Could you set down exactly the lines in the records below between the line holding "मराठी.भारत (53, 2371)" and the line holding "goofball (338, 693)", inclusive?

## MATERIAL FOR THE TASK
*** Block opens ***

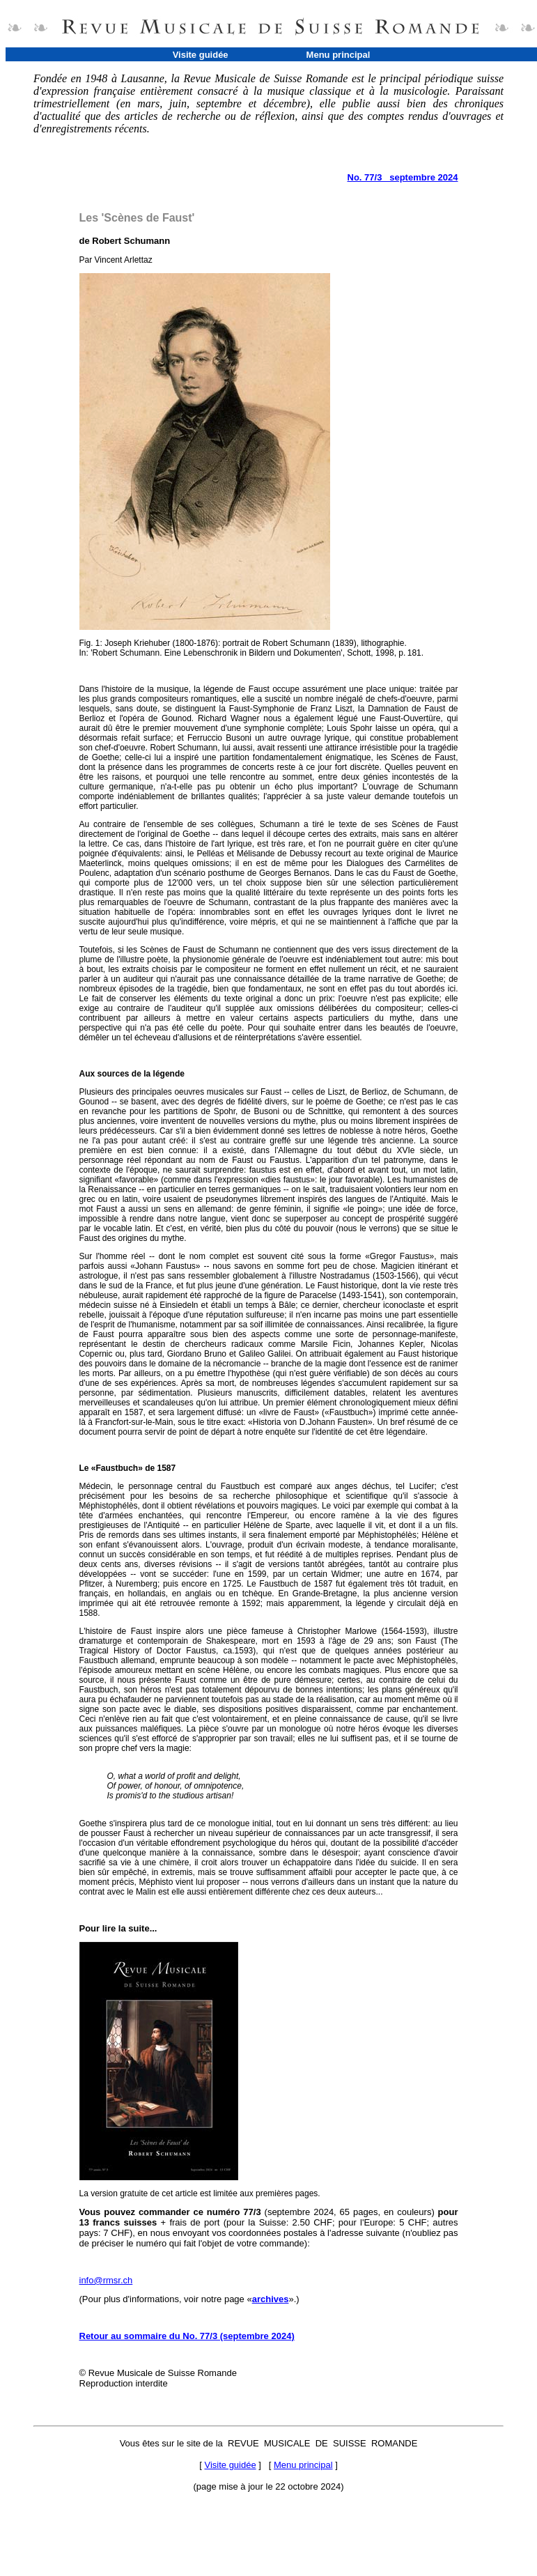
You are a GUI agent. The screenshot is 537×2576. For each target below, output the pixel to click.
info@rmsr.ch (106, 2280)
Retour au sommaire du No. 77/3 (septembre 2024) (187, 2336)
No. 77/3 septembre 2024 (403, 177)
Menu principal (338, 54)
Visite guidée (200, 54)
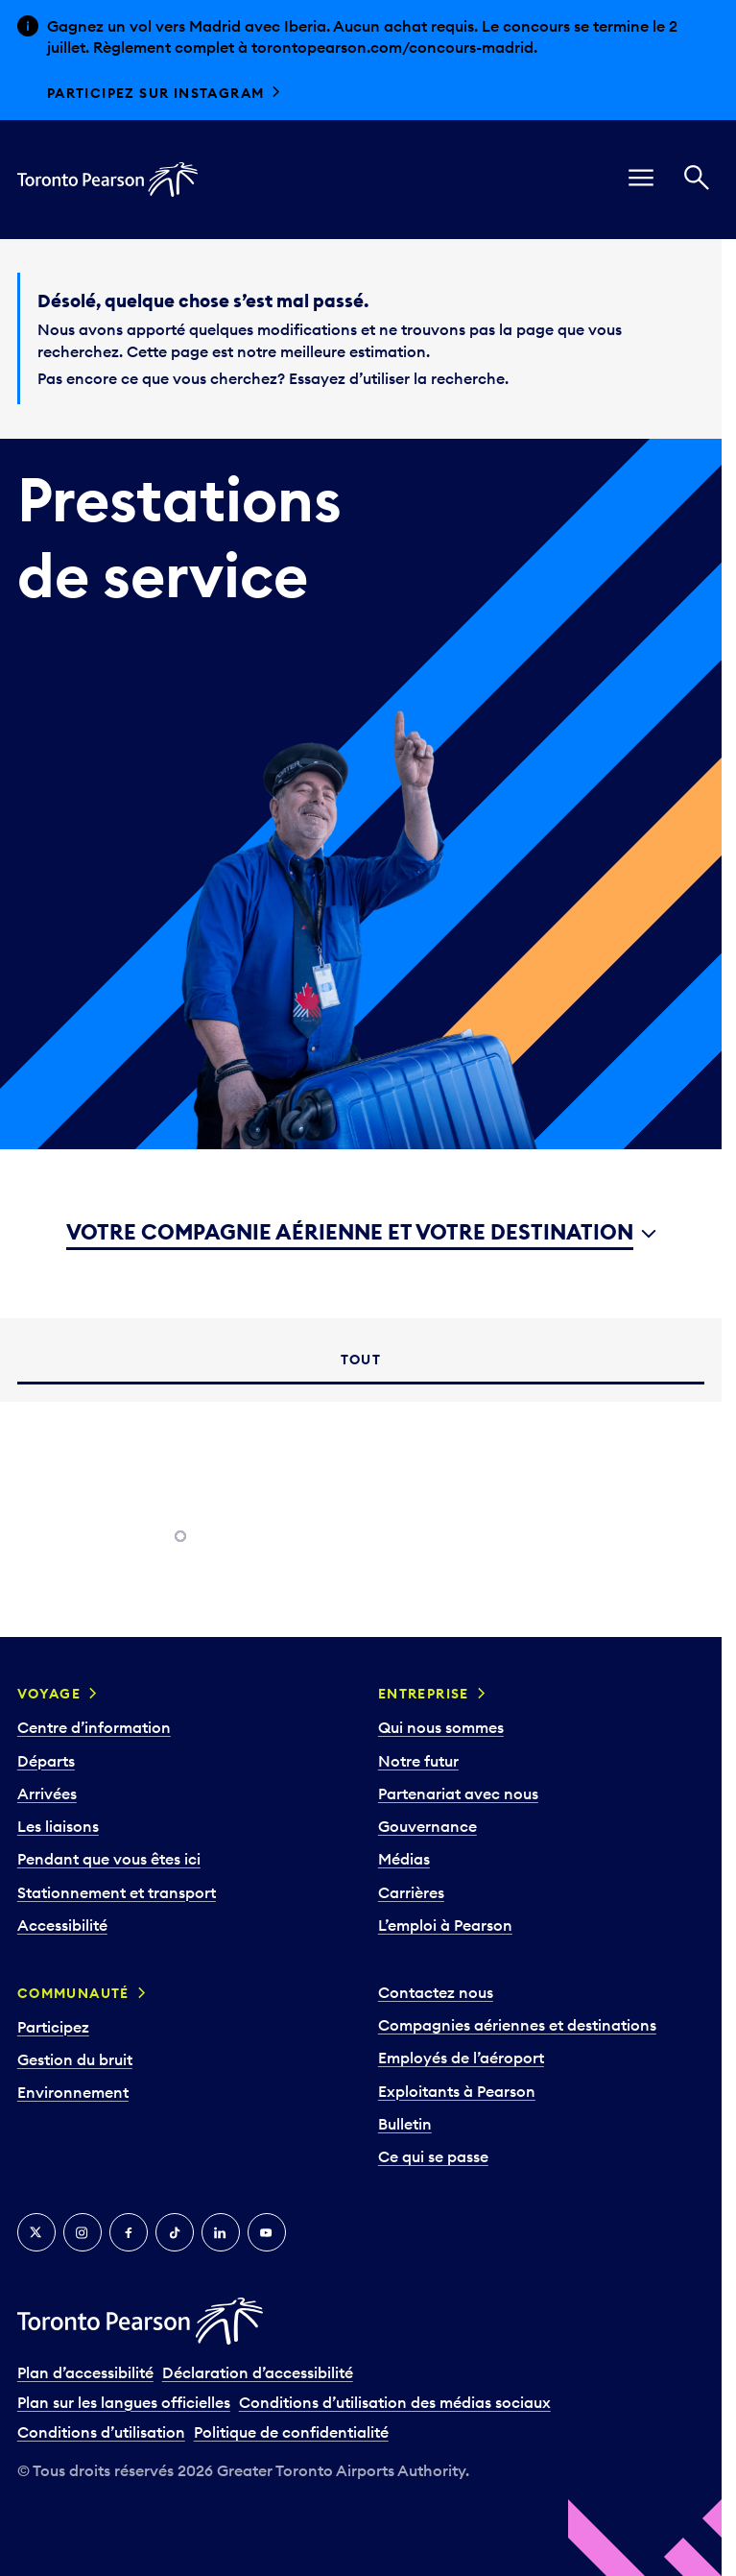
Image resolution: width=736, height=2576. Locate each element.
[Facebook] (128, 2232)
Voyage (49, 1693)
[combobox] (361, 1233)
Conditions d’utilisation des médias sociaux (395, 2402)
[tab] (360, 1360)
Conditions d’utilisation (101, 2432)
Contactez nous (435, 1992)
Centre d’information (94, 1727)
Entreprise (423, 1693)
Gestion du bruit (74, 2059)
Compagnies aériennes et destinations (517, 2024)
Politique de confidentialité (291, 2432)
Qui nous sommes (441, 1727)
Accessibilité (62, 1925)
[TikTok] (174, 2232)
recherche (468, 378)
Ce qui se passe (433, 2156)
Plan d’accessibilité (85, 2372)
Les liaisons (58, 1826)
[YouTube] (267, 2232)
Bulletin (405, 2123)
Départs (46, 1760)
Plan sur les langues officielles (123, 2402)
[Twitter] (36, 2232)
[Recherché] (697, 179)
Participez (53, 2026)
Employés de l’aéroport (461, 2057)
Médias (404, 1858)
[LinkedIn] (221, 2232)
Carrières (411, 1892)
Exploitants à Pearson (456, 2091)
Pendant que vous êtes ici (109, 1858)
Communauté (73, 1993)
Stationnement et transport (116, 1892)
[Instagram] (82, 2232)
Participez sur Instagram (156, 93)
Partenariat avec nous (458, 1793)
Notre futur (418, 1760)
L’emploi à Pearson (445, 1925)
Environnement (73, 2092)
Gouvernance (427, 1826)
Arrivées (47, 1793)
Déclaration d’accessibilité (257, 2372)
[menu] (641, 179)
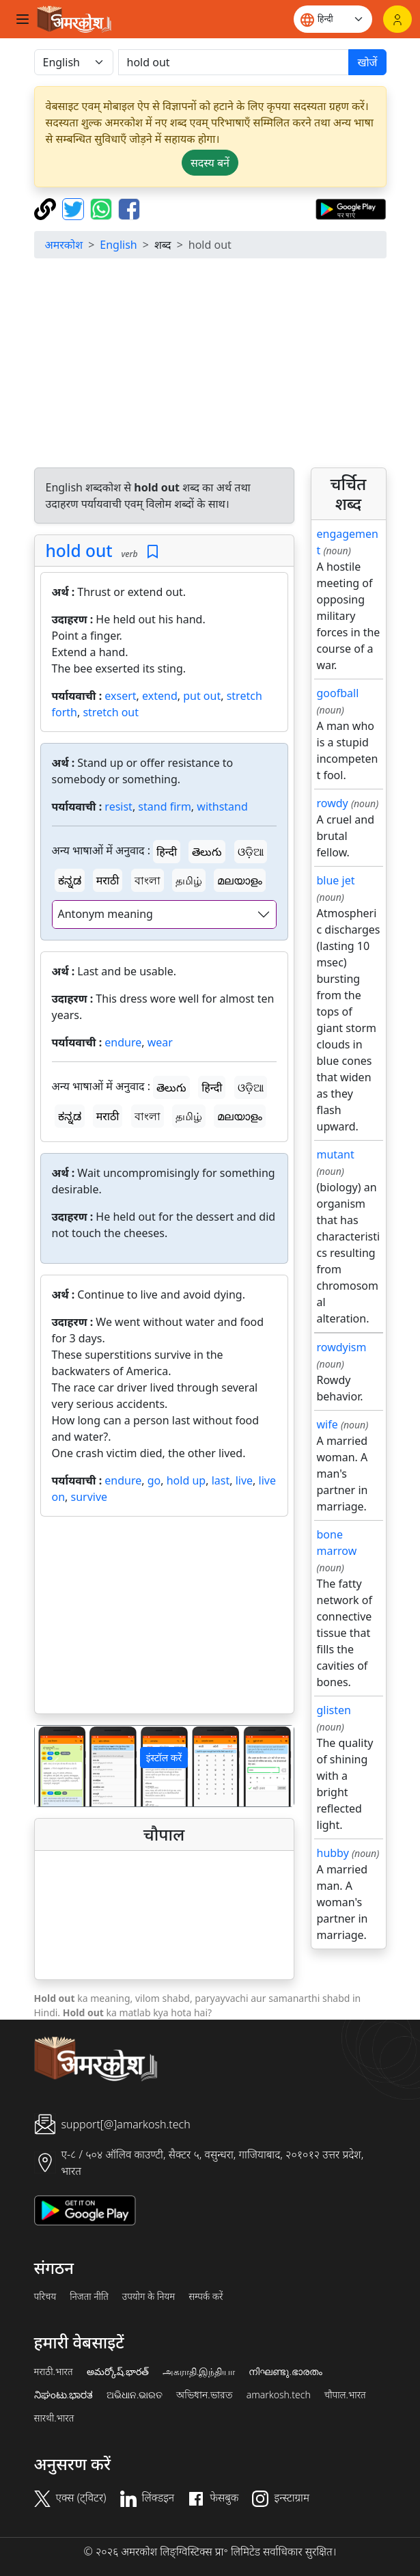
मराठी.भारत (53, 2371)
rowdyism (342, 1347)
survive (89, 1496)
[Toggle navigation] (22, 19)
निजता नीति (89, 2296)
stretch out (111, 712)
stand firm (164, 806)
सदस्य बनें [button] (210, 162)
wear (160, 1042)
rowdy (332, 803)
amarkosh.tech (279, 2395)
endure (122, 1042)
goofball (338, 693)
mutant (335, 1154)
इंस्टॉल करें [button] (164, 1757)
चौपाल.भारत (345, 2395)
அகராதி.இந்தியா (199, 2371)
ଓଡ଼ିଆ (251, 851)
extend (160, 695)
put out (202, 695)
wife (327, 1424)
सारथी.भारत (54, 2418)
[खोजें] (234, 62)
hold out (79, 550)
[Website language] (333, 19)
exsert (120, 695)
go (154, 1480)
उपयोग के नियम (148, 2296)
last (221, 1480)
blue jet (336, 880)
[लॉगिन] (397, 19)
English (118, 244)
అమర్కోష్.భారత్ (118, 2371)
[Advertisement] (210, 365)
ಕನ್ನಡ (69, 880)
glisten (334, 1710)
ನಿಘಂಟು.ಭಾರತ (63, 2395)
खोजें (367, 62)
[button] (54, 1766)
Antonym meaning (105, 913)
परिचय (45, 2296)
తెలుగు (207, 851)
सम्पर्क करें (205, 2296)
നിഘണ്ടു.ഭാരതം (285, 2371)
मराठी (108, 880)
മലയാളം (239, 880)
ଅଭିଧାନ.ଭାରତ (135, 2395)
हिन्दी (166, 851)
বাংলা (147, 880)
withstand (222, 806)
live (244, 1480)
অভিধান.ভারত (204, 2395)
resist (118, 806)
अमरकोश (64, 244)
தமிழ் (189, 880)
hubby (333, 1852)
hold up (186, 1480)
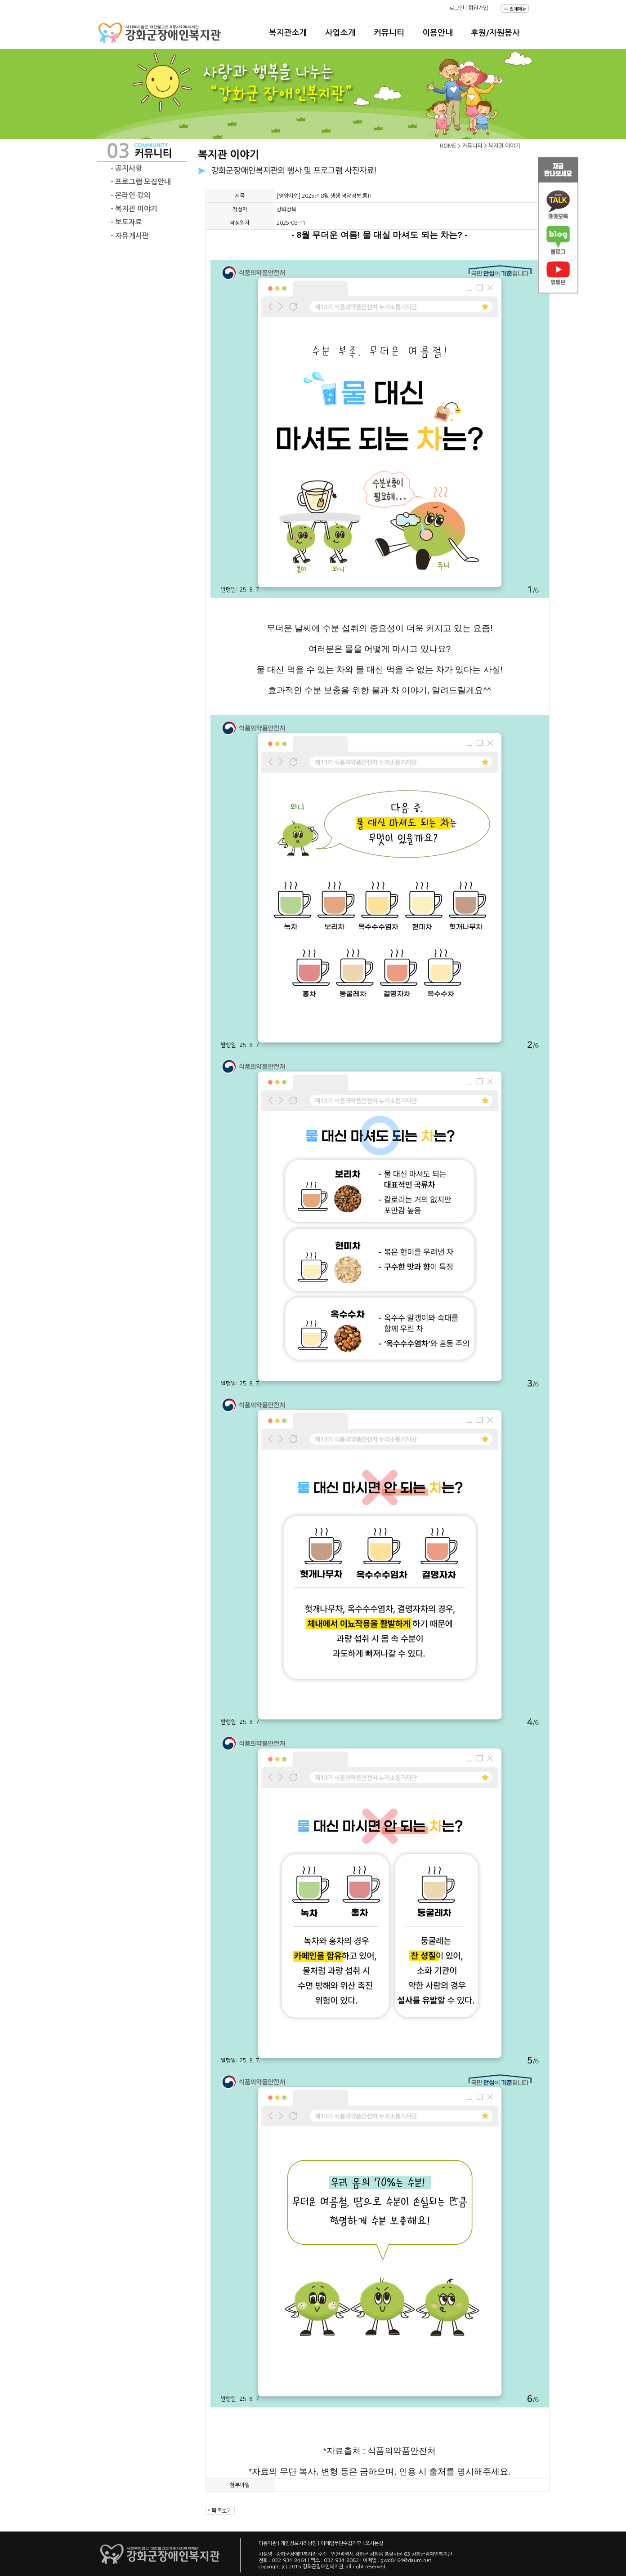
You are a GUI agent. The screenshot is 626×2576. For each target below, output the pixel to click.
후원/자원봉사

*** Block closes ***

## ANSWER SECTION
मराठी.भारत (53, 2371)
rowdyism (342, 1347)
survive (89, 1496)
[Toggle navigation] (22, 19)
निजता नीति (89, 2296)
stretch out (111, 712)
stand firm (164, 806)
सदस्य बनें [button] (210, 162)
wear (160, 1042)
rowdy (332, 803)
amarkosh.tech (279, 2395)
endure (122, 1042)
goofball (338, 693)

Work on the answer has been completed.